Church advocates acceptance, love -- starting with its transgender leader

The pastor of St. John's United Methodist Church wasn't worried about the congregation's reaction to his transition from Ann Gordon to Drew Phoenix.

A banner reading "Praising God, Seeking Justice," hangs outside the Charles Village church. Rainbow cloth is draped from poles inside the Sunday room where members worship. And decades ago, the congregation became an early advocate for full participation of people within the church regardless of sexual or gender identity.

Now Phoenix, who chose the reference to the mythological beast for his last name as a symbol of his rebirth as a man last year, is helping St. John's rise from its own ashes.

The church's sanctuary was destroyed by a fire in 1981, and the congregation had dwindled to about eight or 10 dedicated members when Phoenix -- then known as the Rev.
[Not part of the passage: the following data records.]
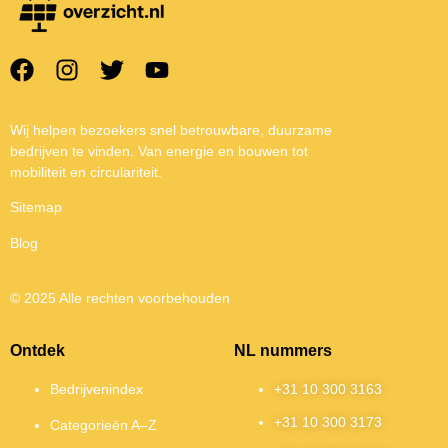
Wij helpen bezoekers snel betrouwbare, duurzame
bedrijven te vinden. Van energie en bouwen tot
mobiliteit en circulariteit.
Sitemap
Blog
© 2025 Alle rechten voorbehouden
Ontdek
NL nummers
Bedrijvenindex
+31 10 300 3163
+31 10 300 3173
Categorieën A–Z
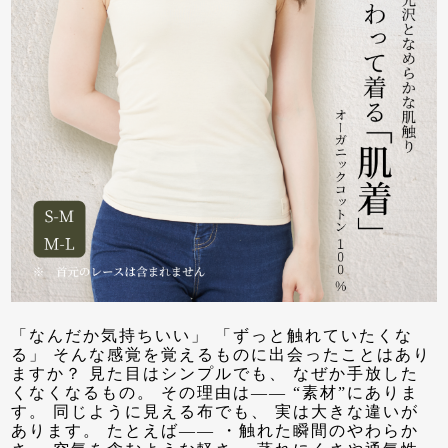
「なんだか気持ちいい」 「ずっと触れていたくな
る」 そんな感覚を覚えるものに出会ったことはあり
ますか？ 見た目はシンプルでも、 なぜか手放した
くなくなるもの。 その理由は—— “素材”にありま
す。 同じように見える布でも、 実は大きな違いが
あります。 たとえば—— ・触れた瞬間のやわらか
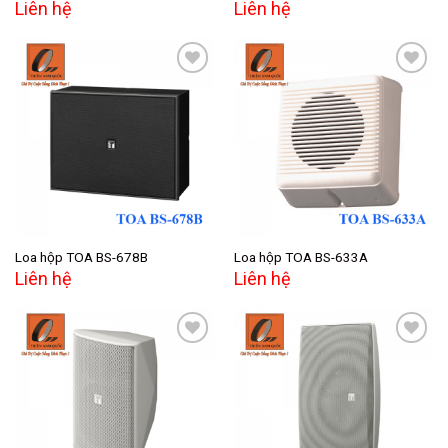
Liên hệ
Liên hệ
Add to
Add to
wishlist
wishlist
Loa hộp TOA BS-678B
Loa hộp TOA BS-633A
Liên hệ
Liên hệ
Add to
Add to
wishlist
wishlist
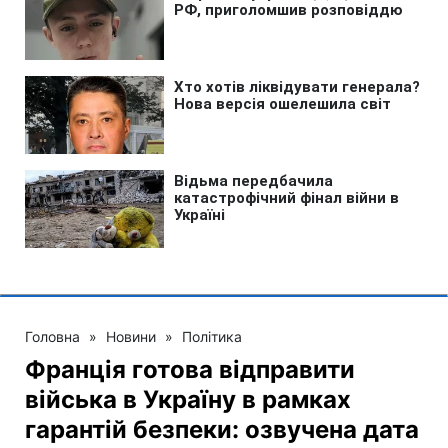
Головна
»
Новини
»
Політика
Франція готова відправити
війська в Україну в рамках
гарантій безпеки: озвучена дата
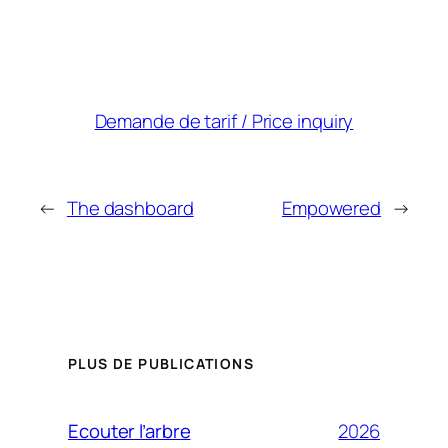
Demande de tarif / Price inquiry
←
The dashboard
Empowered
→
PLUS DE PUBLICATIONS
2026
Ecouter l’arbre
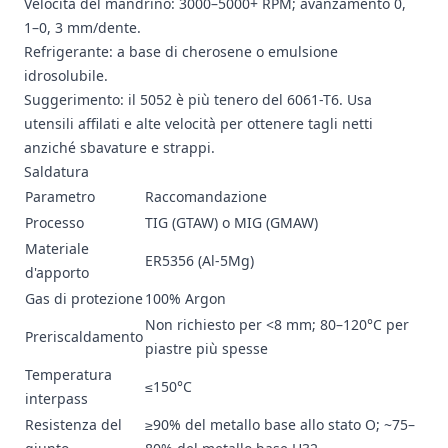
Velocità del mandrino: 3000–5000+ RPM; avanzamento 0,
1–0, 3 mm/dente.
Refrigerante: a base di cherosene o emulsione
idrosolubile.
Suggerimento: il 5052 è più tenero del 6061-T6. Usa
utensili affilati e alte velocità per ottenere tagli netti
anziché sbavature e strappi.
Saldatura
Parametro
Raccomandazione
Processo
TIG (GTAW) o MIG (GMAW)
Materiale
ER5356 (Al-5Mg)
d'apporto
Gas di protezione
100% Argon
Non richiesto per <8 mm; 80–120°C per
Preriscaldamento
piastre più spesse
Temperatura
≤150°C
interpass
Resistenza del
≥90% del metallo base allo stato O; ~75–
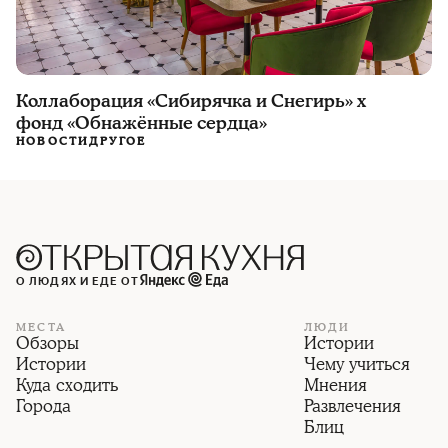
Коллаборация «Сибирячка и Снегирь» х
фонд «Обнажённые сердца»
НОВОСТИ
ДРУГОЕ
О ЛЮДЯХ И ЕДЕ ОТ
МЕСТА
ЛЮДИ
Обзоры
Истории
Истории
Чему учиться
Куда сходить
Мнения
Города
Развлечения
Блиц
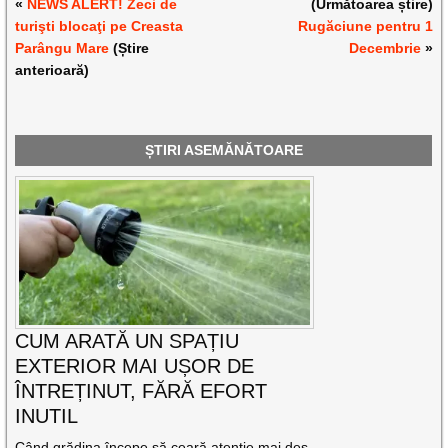
«
NEWS ALERT! Zeci de
(Următoarea știre)
turişti blocaţi pe Creasta
Rugăciune pentru 1
Parângu Mare
(Știre
Decembrie
»
anterioară)
ȘTIRI ASEMĂNĂTOARE
CUM ARATĂ UN SPAȚIU
EXTERIOR MAI UȘOR DE
ÎNTREȚINUT, FĂRĂ EFORT
INUTIL
Când grădina începe să ceară atenție mai des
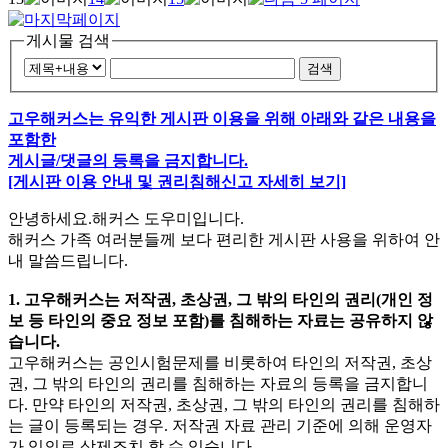
게시물 검색
검색
고우해커스는 유익한 게시판 이용을 위해 아래와 같은 내용을
포함한
게시글/댓글의 등록을 금지합니다.
[게시판 이용 안내 및 권리침해신고 자세히 보기]
안녕하세요.해커스 도우미입니다.
해커스 가족 여러분들께 보다 편리한 게시판 사용을 위하여 안
내 말씀드립니다.
1. 고우해커스는 저작권, 초상권, 그 밖의 타인의 권리(개인 정
보 등 타인의 중요 정보 포함)를 침해하는 자료는 공유하지 않
습니다.
고우해커스는 공인시험문제를 비롯하여 타인의 저작권, 초상
권, 그 밖의 타인의 권리를 침해하는 자료의 등록을 금지합니
다. 만약 타인의 저작권, 초상권, 그 밖의 타인의 권리를 침해하
는 글이 등록되는 경우. 저작권 자료 관리 기준에 의해 운영자
가 임의로 삭제조치 할 수 있습니다.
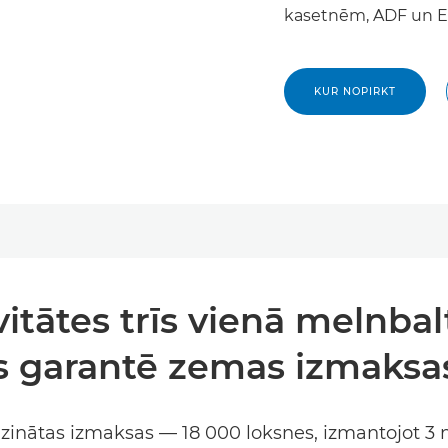
kasetnēm, ADF un E
KUR NOPIRKT
tātes trīs vienā melnbal
as garantē zemas izmaksa
inātas izmaksas — 18 000 loksnes, izmantojot 3 m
Ann Gordon -- arrived five years ago.

Today as many as 50 adults and children regularly attend services there, and the congregation is beginning the first stages of renovating its building for more community use.

"Everyone can sort of walk in on Sunday, and everyone just sort of accepts them," says Kara Ker of Wyman Park, who joined in 1998. "He has definitely created a space where everyone's ideas are heard, where people have a chance to grow."

And St. John's became the nurturing environment that Phoenix needed to finally recognize and accept that the female gender he was born with did not match the male identity he says he believes God had given him.

"It made it much easier. To be supported by the congregation I'm serving is pretty remarkable," he says.

The 48-year-old grew up in a small farm town in southern Ohio and became a Methodist as an adult, while attending graduate school at American University.

Phoenix felt the call to ordination and entered Washington's Wesley Theological Seminary in 1986.

He was assigned to several congregations in Maryland before the Baltimore-Washington Conference of the United Methodist Church placed him in charge of St. John's in 2002.

"I don't believe in coincidences. It had to be divine intervention," Phoenix says.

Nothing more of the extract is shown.